__Information shown__.
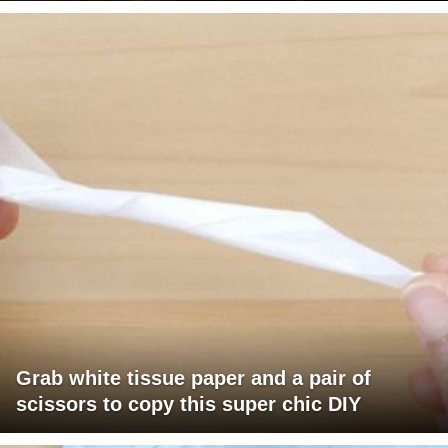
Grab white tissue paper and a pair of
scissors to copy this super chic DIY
...
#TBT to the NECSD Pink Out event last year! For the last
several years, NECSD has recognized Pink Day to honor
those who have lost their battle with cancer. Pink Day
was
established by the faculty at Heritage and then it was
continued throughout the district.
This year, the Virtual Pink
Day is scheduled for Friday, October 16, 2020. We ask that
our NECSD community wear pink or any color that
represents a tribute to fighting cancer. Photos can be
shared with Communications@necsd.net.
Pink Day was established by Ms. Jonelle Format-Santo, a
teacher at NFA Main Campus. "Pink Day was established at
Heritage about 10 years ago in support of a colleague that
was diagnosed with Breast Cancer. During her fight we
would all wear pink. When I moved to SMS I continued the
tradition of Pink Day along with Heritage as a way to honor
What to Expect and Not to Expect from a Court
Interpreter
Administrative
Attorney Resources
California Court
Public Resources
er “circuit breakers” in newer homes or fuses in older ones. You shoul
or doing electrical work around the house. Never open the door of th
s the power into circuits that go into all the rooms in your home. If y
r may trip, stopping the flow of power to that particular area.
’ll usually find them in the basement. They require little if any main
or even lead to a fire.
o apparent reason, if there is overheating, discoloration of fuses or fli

__Task to carry out__. Find "our NECSD community" in the entries above and copy that whole line exactly, then each line after it through the line that contains "teacher at NFA".

__Response area__.
our NECSD community wear pink or any color that
represents a tribute to fighting cancer. Photos can be
shared with Communications@necsd.net.
Pink Day was established by Ms. Jonelle Format-Santo, a
teacher at NFA Main Campus. "Pink Day was established at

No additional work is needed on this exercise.